Perang Topat: Simbol Persaudaraan di Lombok


Perang Topat: Simbol Persaudaraan di Lombok
oleh
Ni Nyoman Liana Savitri


Indonesia merupakan salah satu negara yang memiliki budaya yang sangat beragam. Dari Sabang sampai Merauke, kita dapat melihat berbagai macam budaya dan tradisi yang tentunya memiliki nilai dan maknanya tersendiri. Salah satunya yang terdapat di Pulau Lombok, Nusa Tenggara Barat (NTB). Di sana terdapat salah satu tradisi yang dilaksanakan secara turun-temurun dari generasi ke generasi. Tradisi tersebut dikenal dengan nama Perang Topat. Perang tersebut mampu merekatkan rasa persatuan di kalangan masyarakat Lombok walaupun berbeda latar belakang dan kepercayaan. Bupati Lombok Barat, H. Fauzan Khalid berkata, ”Perang Topat merupakan bentuk pluralisme karena melibatkan dua umat berbeda agama, yakni Islam dan Hindu. Perang yang dimaksud bukanlah perang yang saling menyakiti satu sama lain  ataupun saling bercucuran darah, bahkan sampai mengorbankan jiwa seseorang, tetapi perang yang dimaksud yaitu, perang topat atau perang ketupat yang membawa makna kedamaian, toleransi, dan kerukukan antarumat muslim dan Hindu yang  dilaksanakan dengan melempar ketupat satu dengan yang lain.
Awal mula terciptanya tradisi Perang Topat, yaitu ketika Kerajaan Karangasem Bali mulai berkuasa di Pulau Lombok. Kerajaan tersebut dipimpin oleh seorang raja yang bernama Anak Agung Ngurah Made Karang pada tahun 1720 Masehi. Konon, menurut cerita kala itu pembangunan pura untuk tempat ibadah bagi umat Hindu  mengalami penolakan dari masyarakat setempat.

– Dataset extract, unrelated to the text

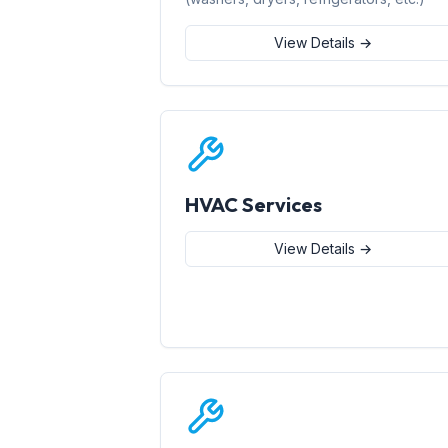
View Details →
HVAC Services
View Details →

Terjadilah ketegangan antarkedua belah pihak. Di tengah ketegangan yang hampir berujung pada perang fisik, muncullah seorang kiai yang mendamaikan keduanya. Kiai tersebut menasehati kedua kelompok dan mereka mulai menyadari akan pentingnya hidup rukun dan damai antarumat  Hindu dengan umat Islam. Kiai tersebut bernama Raden Mas Sumilir yang bergelar Datu Walimilir. Beliau merupakan penyiar agama Islam dari Demak. Suatu hari, Datu Wali Milir menghilang dan mengalami moksa (kebebasan dari ikatan duniawi). Para murid Datu Sumilir pergi mencarinya dengan membawa ketupat sebagai bekal perjalanan. Kemudian, ditemukanlah sebuah petilasan yang merupakan suatu tempat yang pernah disinggahi atau didiami oleh seseorang. Petilasan tersebut diyakini sebagai milik Datu Sumilir. Tanpa disadari, para murid Datu Sumilir saling melempar ketupat yang dibawa sebagai ungkapan perasaaan sukacita saat itu.

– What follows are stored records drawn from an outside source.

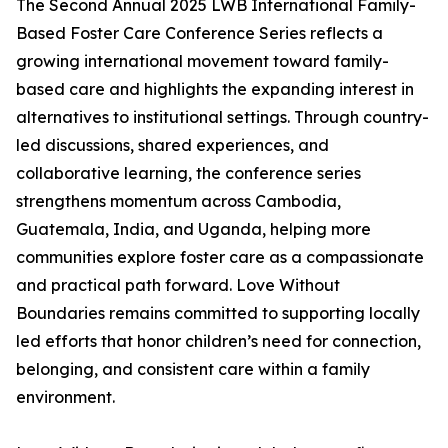
The Second Annual 2025 LWB International Family-
Based Foster Care Conference Series reflects a
growing international movement toward family-
based care and highlights the expanding interest in
alternatives to institutional settings. Through country-
led discussions, shared experiences, and
collaborative learning, the conference series
strengthens momentum across Cambodia,
Guatemala, India, and Uganda, helping more
communities explore foster care as a compassionate
and practical path forward. Love Without
Boundaries remains committed to supporting locally
led efforts that honor children’s need for connection,
belonging, and consistent care within a family
environment.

Sejarah Perang Topat erat kaitannya dengan masa lalu Pura Lingsar sebagai tempat pelaksaanaan Perang Topat. Menurut penuturan Bapak Yuda Madi selaku pemandu wisata (guide) di Pura Lingsar mengatakan bahwa suatu ketika Datu Sumilir ingin menunaikan ibadah sholat. Namun, saat itu tidak ada air untuk wudu. Datu Wali Milir pun menancapkan tongkatnya sebanyak tiga kali di Tanah Bayan. Ajaib, ketika tongkat tersebut ditarik air pun muncrat dan melaju deras sehingga terbentuklah kolam. Dalam bahasa Sasak disebut dengan istilah langser atau lengsar (air mancur dalam tanah) sehingga desa tersebut hingga kini diberi nama Desa Lingsar.
Di era modern seperti sekarang tempat pelaksanaan Perang Topat tidaklah berubah, yaitu di Pura Lingsar, Kabupaten Lombok Barat. Pura tersebut dipilih karena merupakan perwujudan sinkretisme menjadi wujud dari beberapa golongan yang menjadikan itu sebagai tempat suci yang dipuja oleh tiga kepercayaan. Dalam kawasan tersebut terdapat dua bangunan yang disakralkan oleh masing-masing umat, yaitu Pura Gaduh sebagai tempat persembahyangan bagi umat Hindu dan tempat untuk melaksanakan upacara Pujawali (peringatan lahirnya pura tersebut dan untuk menghormati Bhatara Gunung Rinjani, Bhatara Gunung Agung, serta Bhatara Lingsar yang dipercaya sebagai manifestasi Ida Sang Hyang Widhi Wasa atau Tuhan Yang Maha Esa). Bangunan kedua, kemaliq (yang berarti keramat/suci) yang lebih dulu ada dan disakralkan sebagian umat muslim Sasak serta masih digunakan untuk kegiatan upacara dan ritual-ritual keagamaan seperti sunat, upacara potong rambut bayi (ngurisan). Kemaliq juga digunakan untuk melakukan upacara napak tilas dalam rangka mengenang jasa penyebar agama Islam di Pulau Lombok, Raden Sumilir.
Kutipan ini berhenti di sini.